I understand it’s hard to think about something like this because we have a lot of history, and we wrote creeds and belief statements, and we have practices that we consider somewhat sacred. But, at least occasionally, I think it’s a good idea to see if the systems and processes of our life need adjustment, reworking or maybe even a total reimagining.
I’m so glad someone rethought the covered wagon and imagined a motorized vehicle. I’m happy we didn’t stop with the telegraph and the outhouse. Contrary to popular belief, Jesus didn’t establish a system. Most of our system was developed in the time of Constantine by the Roman Empire.
I’m not asking you to give up anything right away, but I hope you will question and reimagine everything. I rode in a covered wagon once and I don’t ever want to do it again.
The following is a summary of the first half of our book, Out Into the Desert, which is helpful for doing the assessment.
1. What is the The Main Thing
For most churches, especially evangelical churches, the main thing is considered to be evangelism, making disciples. But what this usually becomes is no different than any other corporation. We are focused on the new convert and generally ignoring the wounded people in our own midst. It’s like searching for new customers when our current customers are not satisfied. We are like social media influencers, always looking for new followers instead of doing something valuable with the ones we have.
2. Are we Addicted to Church?
Anything that alters our mood can become addictive. Church services are designed to invoke our emotions, thus creating a codependency between clergy and congregants. We like what happens when we come to church, but the feeling goes away soon and we long to come back. Pastors are also addicted to this. It’s okay to eat ice cream, but ultimately it won’t sustain us, we just get more, healthy and crave more of it.

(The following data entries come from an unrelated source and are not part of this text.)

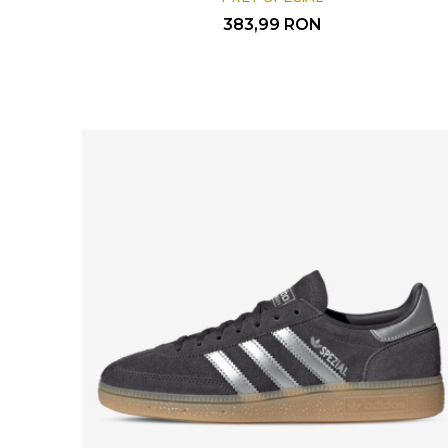
383,99
RON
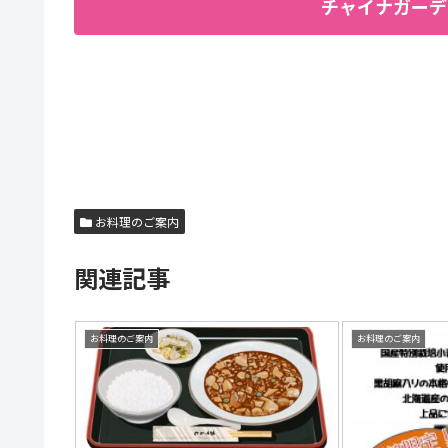
チャイナガーデ
お料理のご案内
関連記事
お料理のご案内
お料理のご案内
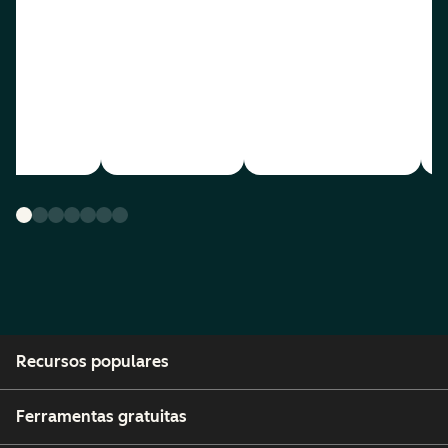
Recursos populares
Ferramentas gratuitas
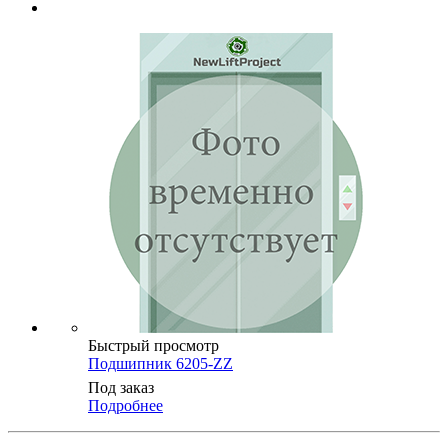
Быстрый просмотр
Подшипник 6205-ZZ
Под заказ
Подробнее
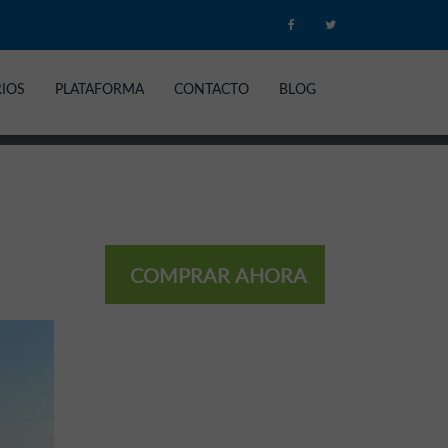
RIOS
PLATAFORMA
CONTACTO
BLOG
COMPRAR AHORA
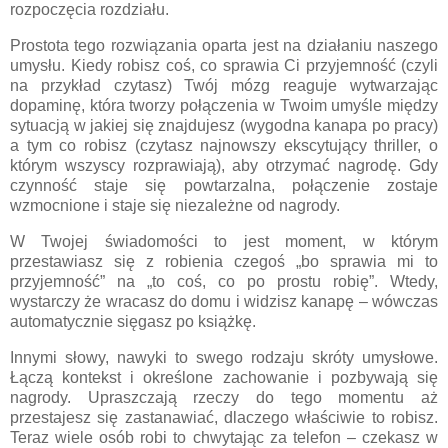
rozpoczęcia rozdziału.
Prostota tego rozwiązania oparta jest na działaniu naszego
umysłu. Kiedy robisz coś, co sprawia Ci przyjemność (czyli
na przykład czytasz) Twój mózg reaguje wytwarzając
dopaminę, która tworzy połączenia w Twoim umyśle między
sytuacją w jakiej się znajdujesz (wygodna kanapa po pracy)
a tym co robisz (czytasz najnowszy ekscytujący thriller, o
którym wszyscy rozprawiają), aby otrzymać nagrodę. Gdy
czynność staje się powtarzalna, połączenie zostaje
wzmocnione i staje się niezależne od nagrody.
W Twojej świadomości to jest moment, w którym
przestawiasz się z robienia czegoś „bo sprawia mi to
przyjemność” na „to coś, co po prostu robię”. Wtedy,
wystarczy że wracasz do domu i widzisz kanapę – wówczas
automatycznie sięgasz po książkę.
Innymi słowy, nawyki to swego rodzaju skróty umysłowe.
Łączą kontekst i określone zachowanie i pozbywają się
nagrody. Upraszczają rzeczy do tego momentu aż
przestajesz się zastanawiać, dlaczego właściwie to robisz.
Teraz wiele osób robi to chwytając za telefon – czekasz w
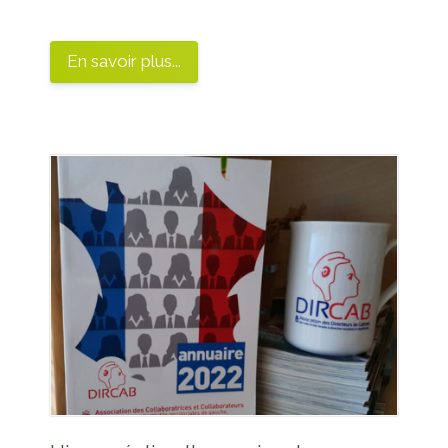
En savoir plus...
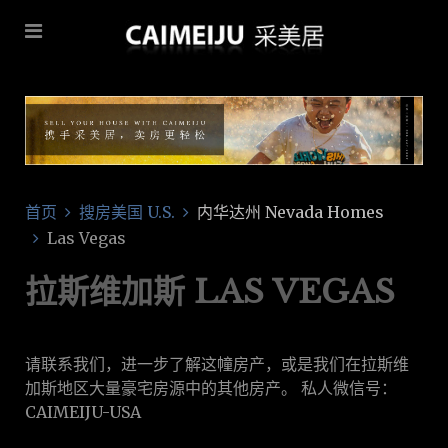
首页
搜房美国 U.S.
内华达州 Nevada Homes
Las Vegas
拉斯维加斯 LAS VEGAS
请联系我们，进一步了解这幢房产，或是我们在拉斯维
加斯地区大量豪宅房源中的其他房产。 私人微信号：
CAIMEIJU-USA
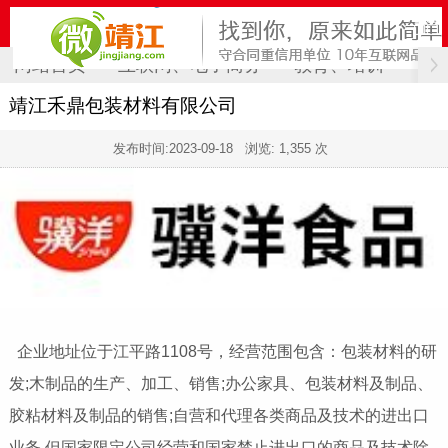
网站首页
互联网、电子商务
教育、培训
计
靖江禾鼎包装材料有限公司
发布时间:
2023-09-18
浏览: 1,355 次
企业地址位于江平路1108号，经营范围包含：包装材料的研
发;木制品的生产、加工、销售;办公家具、包装材料及制品、
胶粘材料及制品的销售;自营和代理各类商品及技术的进出口
业务,但国家限定公司经营和国家禁止进出口的商品及技术除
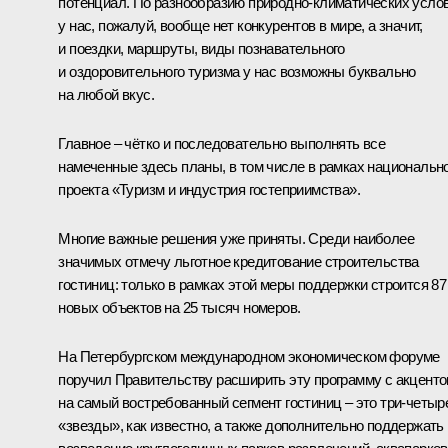
потенциал. По разнообразию природно-климатических усло
у нас, пожалуй, вообще нет конкурентов в мире, а значит,
и поездки, маршруты, виды познавательного
и оздоровительного туризма у нас возможны буквально
на любой вкус.
Главное – чётко и последовательно выполнять все
намеченные здесь планы, в том числе в рамках национальн
проекта «Туризм и индустрия гостеприимства».
Многие важные решения уже приняты. Среди наиболее
значимых отмечу льготное кредитование строительства
гостиниц: только в рамках этой меры поддержки строится 87
новых объектов на 25 тысяч номеров.
На Петербургском международном экономическом форуме
поручил Правительству расширить эту программу с акцент
на самый востребованный сегмент гостиниц – это три-четыр
«звезды», как известно, а также дополнительно поддержать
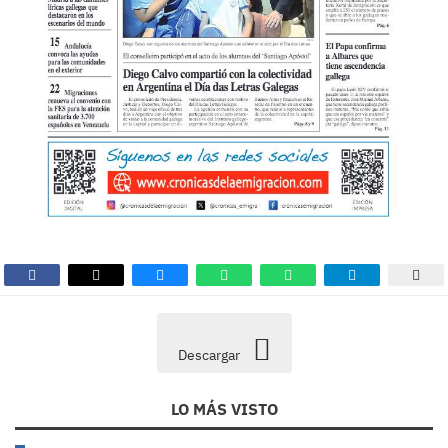
Descargar
LO MÁS VISTO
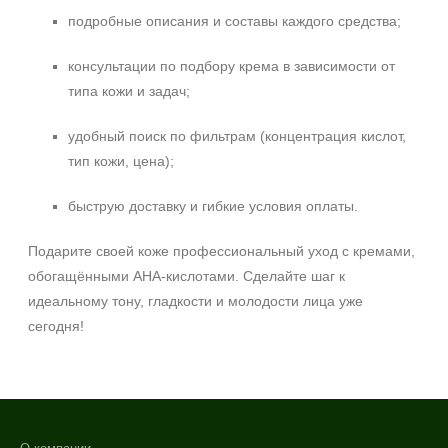
подробные описания и составы каждого средства;
консультации по подбору крема в зависимости от
типа кожи и задач;
удобный поиск по фильтрам (концентрация кислот,
тип кожи, цена);
быструю доставку и гибкие условия оплаты.
Подарите своей коже профессиональный уход с кремами,
обогащёнными AHA‑кислотами. Сделайте шаг к
идеальному тону, гладкости и молодости лица уже
сегодня!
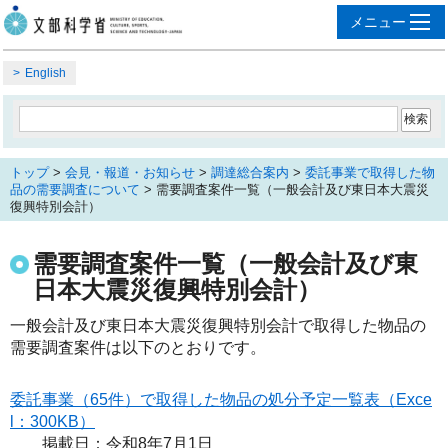
English
トップ
>
会見・報道・お知らせ
>
調達総合案内
>
委託事業で取得した物
品の需要調査について
> 需要調査案件一覧（一般会計及び東日本大震災
復興特別会計）
需要調査案件一覧（一般会計及び東
日本大震災復興特別会計）
一般会計及び東日本大震災復興特別会計で取得した物品の
需要調査案件は以下のとおりです。
委託事業（65件）で取得した物品の処分予定一覧表（Exce
l：300KB）
掲載日：令和8年7月1日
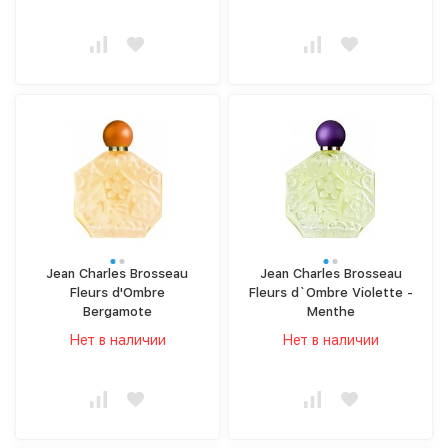
Jean Charles Brosseau
Jean Charles Brosseau
Fleurs d'Ombre
Fleurs d`Ombre Violette -
Bergamote
Menthe
Нет в наличии
Нет в наличии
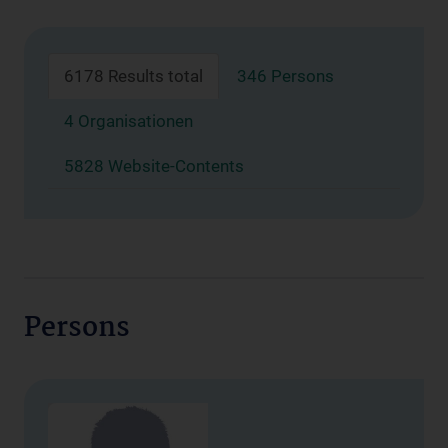
6178 Results total
346 Persons
4 Organisationen
5828 Website-Contents
Persons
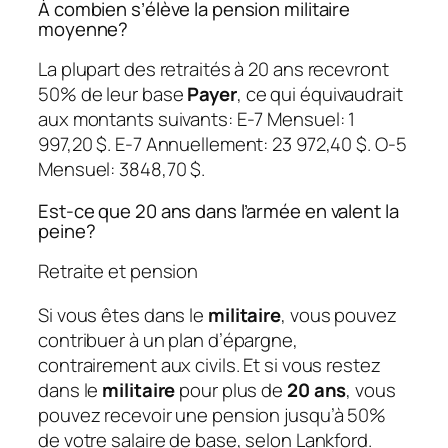
À combien s’élève la pension militaire
moyenne?
La plupart des retraités à 20 ans recevront
50% de leur base
Payer
, ce qui équivaudrait
aux montants suivants: E-7 Mensuel: 1
997,20 $. E-7 Annuellement: 23 972,40 $. O-5
Mensuel: 3848,70 $.
Est-ce que 20 ans dans l’armée en valent la
peine?
Retraite et pension
Si vous êtes dans le
militaire
, vous pouvez
contribuer à un plan d’épargne,
contrairement aux civils. Et si vous restez
dans le
militaire
pour plus de
20 ans
, vous
pouvez recevoir une pension jusqu’à 50%
de votre salaire de base, selon Lankford.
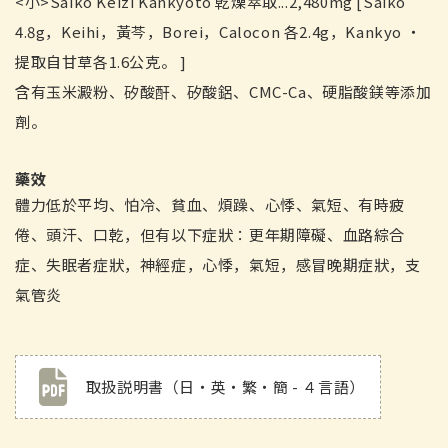
<小>Saiko Keizi Kankyoto 乾燥萃取...2,480mg [Saiko
4.8g，Keihi，黃芩，Borei，Calocon 各2.4g，Kankyo ・
提取自甘草各1.6公克。 ]
含有玉米澱粉、矽酸酐、矽酸鋁、CMC-Ca、硬脂酸鎂等添加
劑。
藥效
體力低於平均、怕冷、貧血、煩躁、心悸、氣短、有時疲
倦、頭汗、口乾，但有以下症狀：更年期障礙、血路綜合
症、失眠者症狀，神經症，心悸，氣短，感冒晚期症狀，支
氣管炎
取扱説明書（日・英・繁・簡 - ４言語）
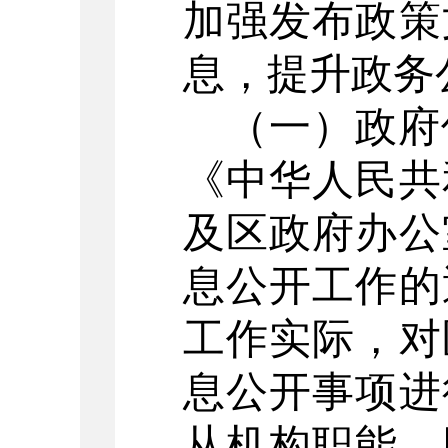
加强
发布
政策
息，
提升政务
（一）
政府
《中华人民共
及区政府办公
息公开工作的
工作实际，对
息公开事项进
从机构职能、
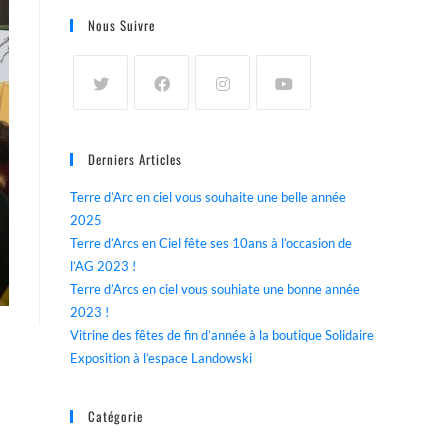
Nous Suivre
Derniers Articles
Terre d’Arc en ciel vous souhaite une belle année
2025
Terre d’Arcs en Ciel fête ses 10ans à l’occasion de
l’AG 2023 !
Terre d’Arcs en ciel vous souhiate une bonne année
2023 !
Vitrine des fêtes de fin d’année à la boutique Solidaire
Exposition à l’espace Landowski
Catégorie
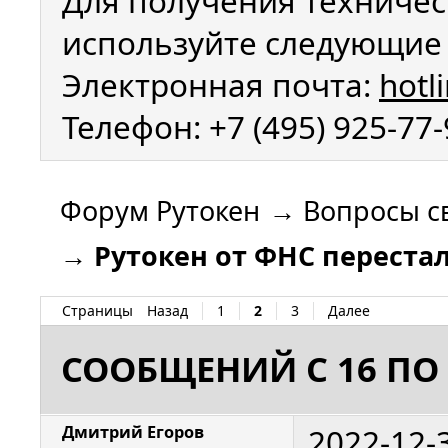
Для получения техничес
используйте следующие 
Электронная почта:
hotl
Телефон: +7 (495) 925-77
Форум Рутокен
→
Вопросы с
→
Рутокен от ФНС перестал
Страницы
Назад
1
2
3
Далее
СООБЩЕНИЙ С 16 ПО 
2022-12-
Дмитрий Егоров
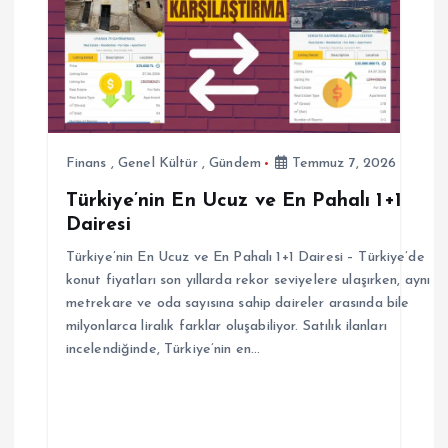
n
m
e
s
Finans
,
Genel Kültür
,
Gündem
Temmuz 7, 2026
Türkiye’nin En Ucuz ve En Pahalı 1+1
i
Dairesi
Türkiye’nin En Ucuz ve En Pahalı 1+1 Dairesi – Türkiye’de
konut fiyatları son yıllarda rekor seviyelere ulaşırken, aynı
metrekare ve oda sayısına sahip daireler arasında bile
milyonlarca liralık farklar oluşabiliyor. Satılık ilanları
incelendiğinde, Türkiye’nin en…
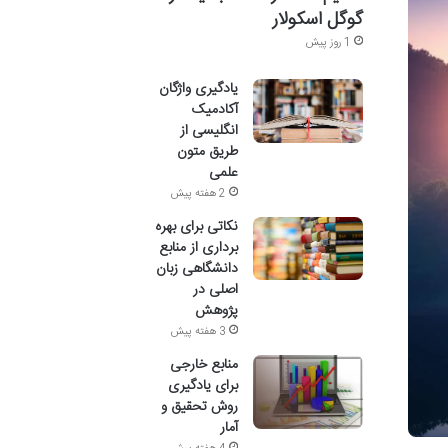
گوگل اسکولار
1 روز پیش
یادگیری واژگان
آکادمیک
انگلیسی از
طریق متون
علمی
2 هفته پیش
نکاتی برای بهره
برداری از منابع
دانشگاهی زبان
اصلی در
پژوهش
3 هفته پیش
منابع خارجی
برای یادگیری
روش تحقیق و
آمار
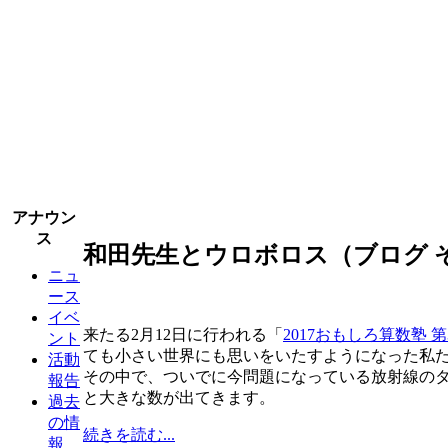
アナウン
ス
和田先生とウロボロス（ブログ そ
ニュ
ース
イベ
来たる2月12日に行われる「
2017おもしろ算数塾 第
ント
ても小さい世界にも思いをいたすようになった私
活動
その中で、ついでに今問題になっている放射線の
報告
と大きな数が出てきます。
過去
の情
続きを読む...
報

3. The Services of the Church
Try this experiment. Sit down and honestly evaluate all the services you receive from the church. Not the theoretical ones, just the actual things that happen when you are there. Then, honestly evaluate if you can get those services, or better versions of those services, somewhere else without paying a tithe or an offering. For example, if you like sermons, you can go to the internet and find the best sermons in the world for free on YouTube. If you like interacting with friends, you can do that anywhere, probably a coffee shop close to your house.
4. What Does it Cost?
The average religious person gives $1,000 a year, so the math is kind of easy. For a 100 member church, the budget is 100,000. 70% of offerings go to salaries and maintaining the building. Most of the energy goes into producing the event called Church or Mass or whatever. In light of the previous subject, and in light of what Jesus and others said in the Bible, is it possible we can do what we need to without the building and even possibly without the clergy. After all, Jesus discouraged meeting in a place and the Bible emphasizes that we are all priests.
5. Can We Do Better
Why are churches not more like treatment centers and homeless shelters? Why are they more like lecture halls and concerts than family gatherings? Shouldn’t we hire a staff of mental health experts before we build the coffee shop and the lighting system? Before we start making excuses for keeping it how it is, we really should imagine how it could be.
6. Would Jesus Go To Church
I think he probably would because people are there, but either we would throw him out or he would go where he could really spend time with people rather than participate in the current system we have. “As you are going” might be easily more important than “coming to church.” As I said before, He seemed to be convinced that coming to a place was not what was important.
7. Consider the Hurt
Laura and I listen to stories every week on our podcast, The Desert Sanctuary, of people that were harmed by organized religion. I don’t think any pastor or church set out to do this, but the organization always takes priority over the individual and it seems almost inevitable that this will happen inside religion. I don’t hear the same stories from people that leave religion to seek a more authentic practice. They often have to face their trauma, but they are more able to do it without the distractions and demands of religion.
There are probably 100 more things to consider, but these will get you started. In business, they taught me to ask WHY if I wanted to find the root cause of a problem. If we keep asking why, eventually we will get to the root and will be able to investigate alternatives.
Keep asking questions, stay on the journey, and don’t be satisfied until you find yourself and until you find peace.